Alex Cooper could be cooler than a glacier in the courtroom. We had all seen her take on cold-blooded killers and hotheaded adversaries. She was amazing grace under pressure and indefatigable in standing tall for the vulnerable, for the victims without voices.

  But Coop had a hair-trigger temper that she managed to keep in check in professional settings. Up close and personal she lost her shit way too often.

  “Pat McKinney?” I asked. He was the immediate supervisor who had tried to wreck Coop’s career several times. “Or Battaglia himself?”
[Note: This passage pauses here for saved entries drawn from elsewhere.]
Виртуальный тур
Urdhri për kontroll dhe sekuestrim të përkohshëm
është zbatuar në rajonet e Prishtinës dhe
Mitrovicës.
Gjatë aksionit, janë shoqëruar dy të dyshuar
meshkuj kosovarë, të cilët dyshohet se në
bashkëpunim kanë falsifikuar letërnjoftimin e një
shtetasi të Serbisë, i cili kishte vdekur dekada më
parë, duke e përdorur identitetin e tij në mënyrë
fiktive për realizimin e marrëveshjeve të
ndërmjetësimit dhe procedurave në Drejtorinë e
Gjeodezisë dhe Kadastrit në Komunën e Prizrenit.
  “The district attorney. I don’t know whether Alex had time to tell you last night,” Catherine said, “but he totally laced into her about the Estevez business. He actually told her that if anything that came out of it embarrassed him, she might as well make herself disappear. I’m worried that maybe she took him literally and is playing hard to get.”

  “I clocked out at eight A.M. I should have called her then like I told her I would, but it got kind of busy at the Wilson apartment,” I said. “Haven’t seen the morning news. Anything there to suggest trouble for Coop?”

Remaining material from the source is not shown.